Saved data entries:

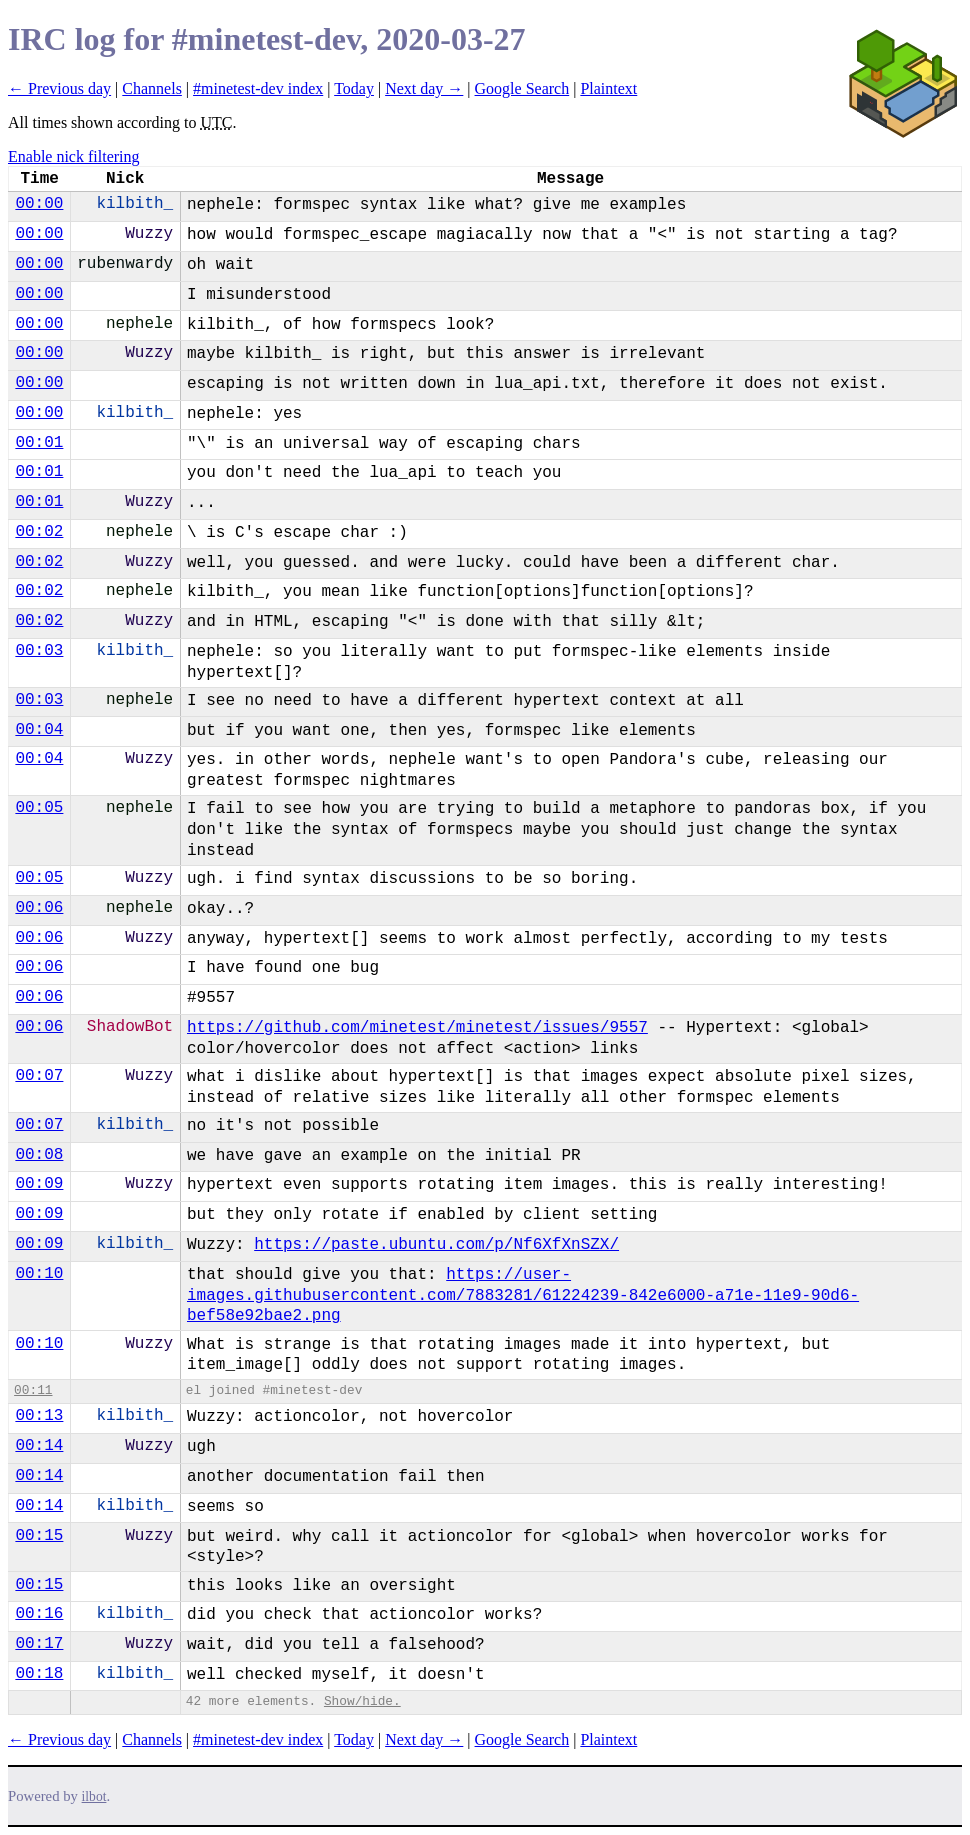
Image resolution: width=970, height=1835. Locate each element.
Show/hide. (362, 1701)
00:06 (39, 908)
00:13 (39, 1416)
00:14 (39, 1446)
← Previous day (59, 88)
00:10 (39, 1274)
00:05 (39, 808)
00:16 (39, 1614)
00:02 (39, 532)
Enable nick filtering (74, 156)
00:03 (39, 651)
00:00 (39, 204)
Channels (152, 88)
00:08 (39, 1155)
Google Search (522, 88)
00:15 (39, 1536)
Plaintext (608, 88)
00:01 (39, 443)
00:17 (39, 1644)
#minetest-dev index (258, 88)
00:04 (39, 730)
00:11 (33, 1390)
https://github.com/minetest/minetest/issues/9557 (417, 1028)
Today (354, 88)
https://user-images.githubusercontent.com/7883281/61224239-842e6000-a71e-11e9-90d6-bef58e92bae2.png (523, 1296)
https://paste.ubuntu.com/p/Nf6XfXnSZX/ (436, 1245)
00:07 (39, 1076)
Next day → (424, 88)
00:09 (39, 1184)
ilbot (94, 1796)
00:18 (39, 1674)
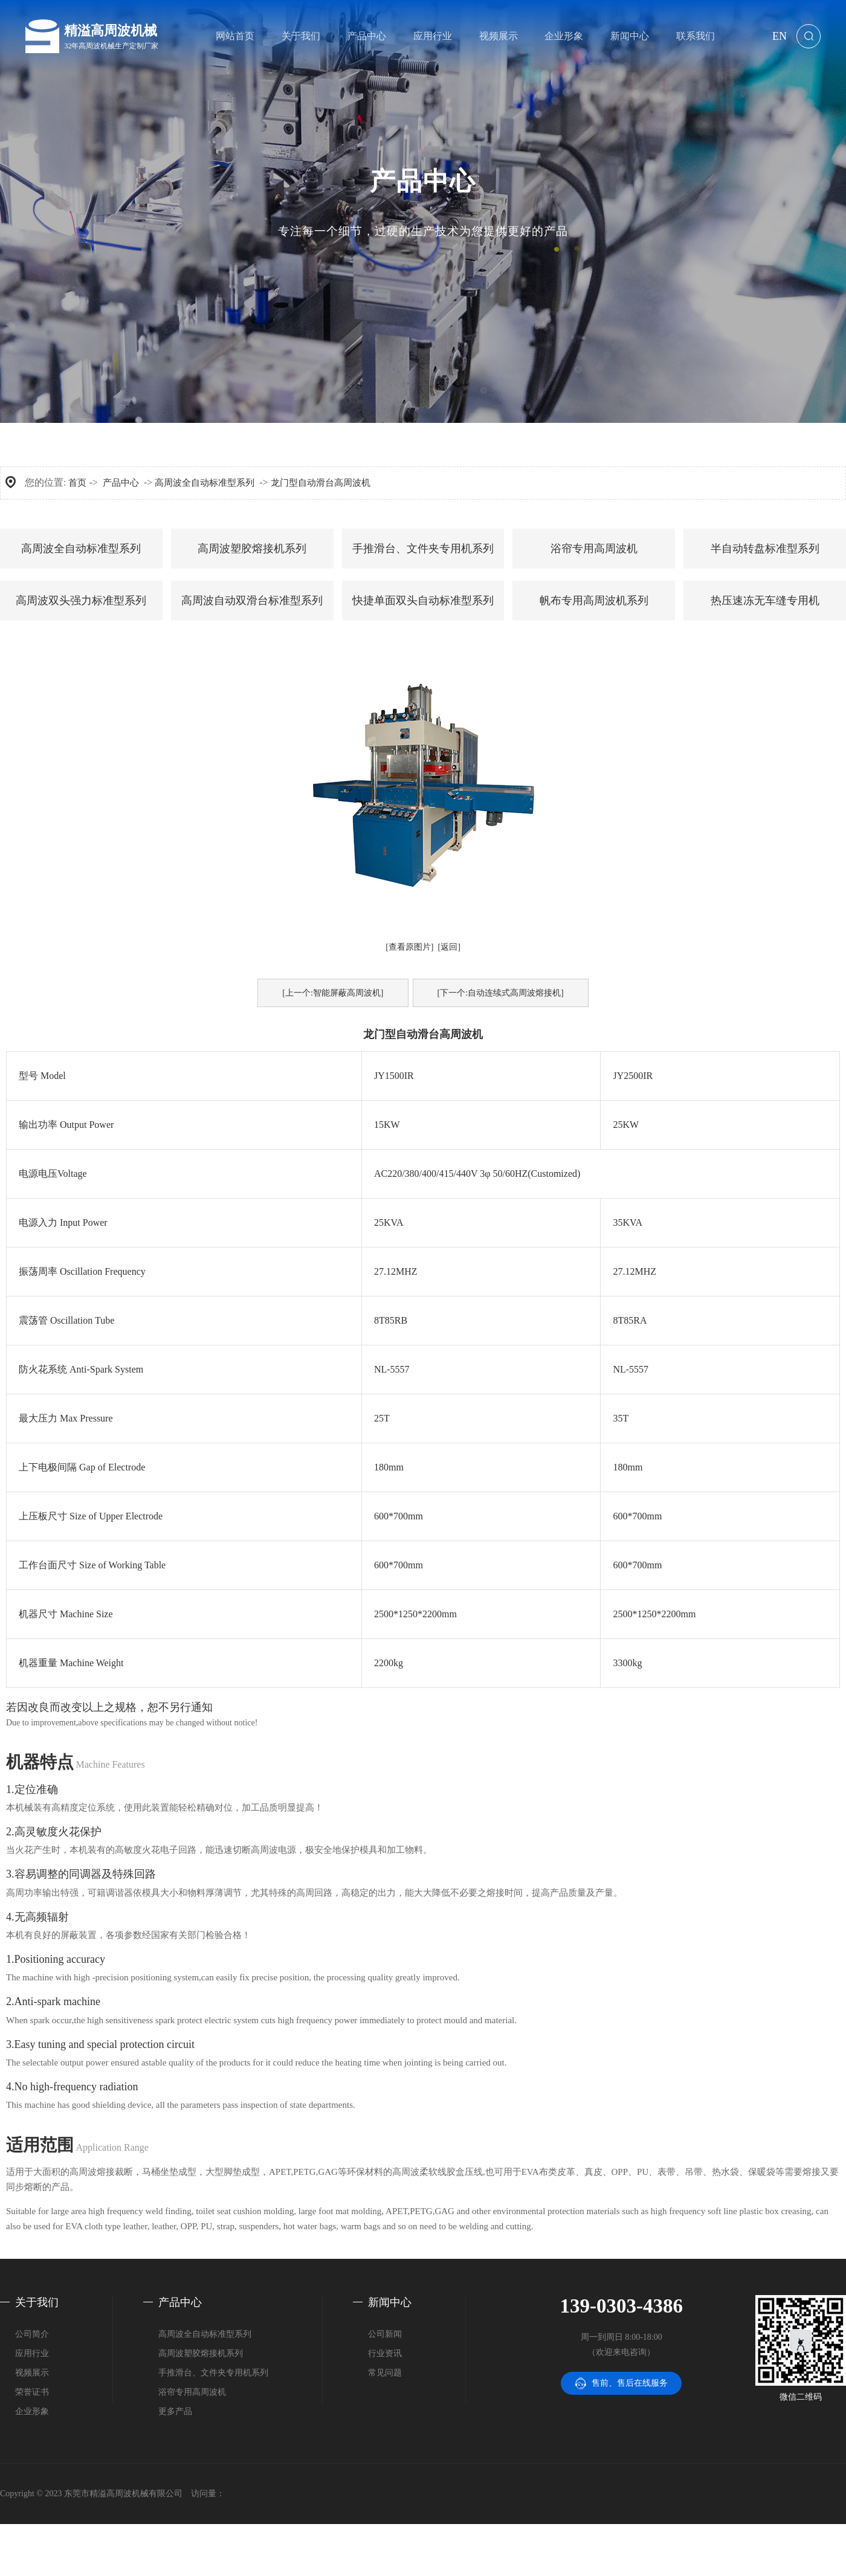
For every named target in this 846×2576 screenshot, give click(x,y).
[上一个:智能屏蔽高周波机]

==

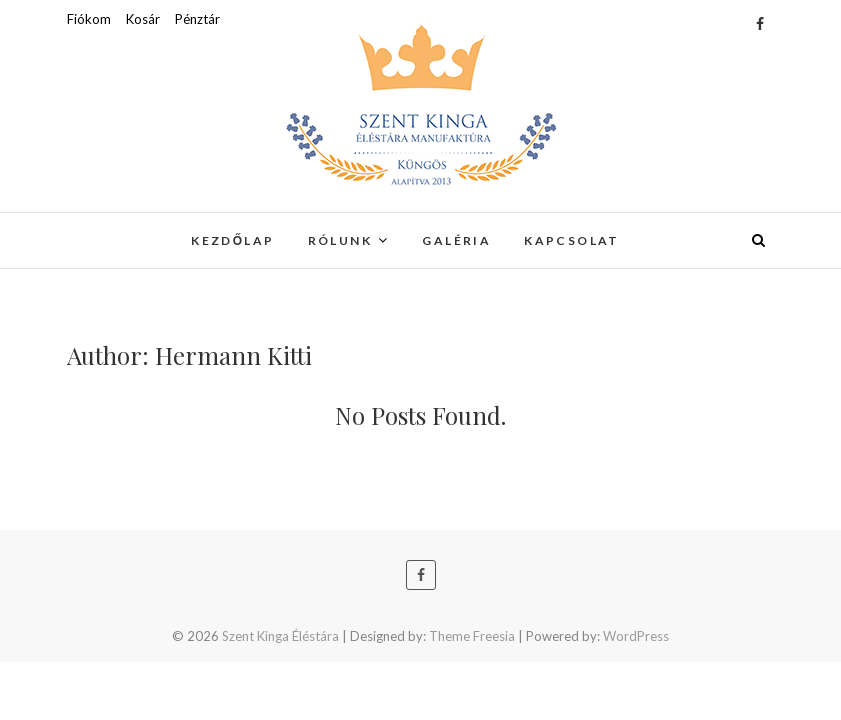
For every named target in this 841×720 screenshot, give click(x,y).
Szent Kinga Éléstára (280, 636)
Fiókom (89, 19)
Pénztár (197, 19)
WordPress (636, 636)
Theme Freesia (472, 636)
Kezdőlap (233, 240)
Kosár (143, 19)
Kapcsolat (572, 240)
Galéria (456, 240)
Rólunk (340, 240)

What is being asked
Although the records above contain pictures, the copy must not; set down exactly the lines from the one with "00:11 (33, 1390)" up to and including the one with "[上一个:智能屏蔽高周波机]".

Result
00:11 (33, 1390)
https://github.com/minetest/minetest/issues/9557 (417, 1028)
Today (354, 88)
https://user-images.githubusercontent.com/7883281/61224239-842e6000-a71e-11e9-90d6-bef58e92bae2.png (523, 1296)
https://paste.ubuntu.com/p/Nf6XfXnSZX/ (436, 1245)
00:07 (39, 1076)
Next day → (424, 88)
00:09 (39, 1184)
ilbot (94, 1796)
00:18 (39, 1674)
For every named target in this 846×2576 screenshot, give click(x,y).
[上一个:智能屏蔽高周波机]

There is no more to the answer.